(Records drawn from a dataset)
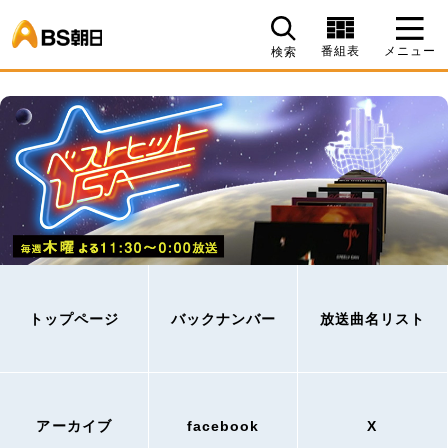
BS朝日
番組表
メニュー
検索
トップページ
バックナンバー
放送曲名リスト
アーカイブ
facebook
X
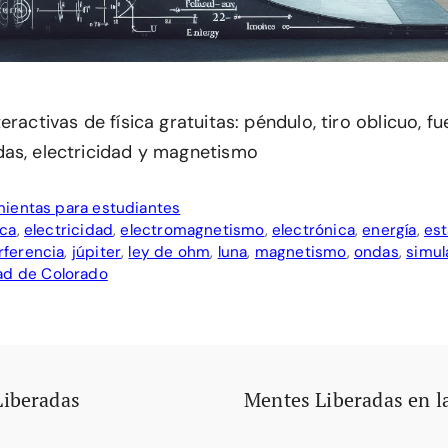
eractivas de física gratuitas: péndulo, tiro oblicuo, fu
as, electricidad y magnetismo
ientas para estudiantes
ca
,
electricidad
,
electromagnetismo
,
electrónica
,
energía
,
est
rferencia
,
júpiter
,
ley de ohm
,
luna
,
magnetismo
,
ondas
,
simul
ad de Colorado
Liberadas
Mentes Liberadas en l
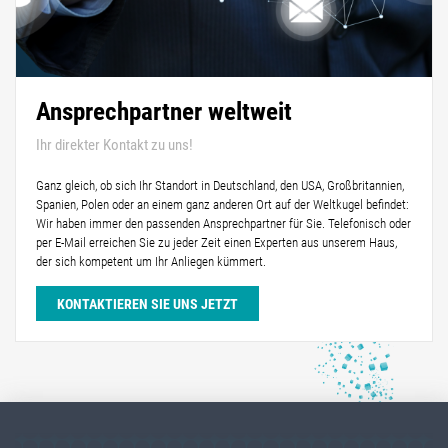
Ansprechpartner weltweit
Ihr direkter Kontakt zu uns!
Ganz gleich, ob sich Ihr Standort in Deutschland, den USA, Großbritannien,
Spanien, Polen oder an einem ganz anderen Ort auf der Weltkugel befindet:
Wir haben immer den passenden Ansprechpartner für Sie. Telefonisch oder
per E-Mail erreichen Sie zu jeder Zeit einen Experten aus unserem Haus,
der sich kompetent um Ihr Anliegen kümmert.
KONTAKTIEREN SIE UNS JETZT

■ To do
Write out every line above exactly, minus images.

■ Result for this task
BS朝日
番組表
メニュー
検索
トップページ
バックナンバー
放送曲名リスト
アーカイブ
facebook
X
eractivas de física gratuitas: péndulo, tiro oblicuo, fu
as, electricidad y magnetismo
ientas para estudiantes
ca
,
electricidad
,
electromagnetismo
,
electrónica
,
energía
,
est
rferencia
,
júpiter
,
ley de ohm
,
luna
,
magnetismo
,
ondas
,
simul
ad de Colorado
Liberadas
Mentes Liberadas en l
Ansprechpartner weltweit
Ihr direkter Kontakt zu uns!
Ganz gleich, ob sich Ihr Standort in Deutschland, den USA, Großbritannien,
Spanien, Polen oder an einem ganz anderen Ort auf der Weltkugel befindet:
Wir haben immer den passenden Ansprechpartner für Sie. Telefonisch oder
per E-Mail erreichen Sie zu jeder Zeit einen Experten aus unserem Haus,
der sich kompetent um Ihr Anliegen kümmert.
KONTAKTIEREN SIE UNS JETZT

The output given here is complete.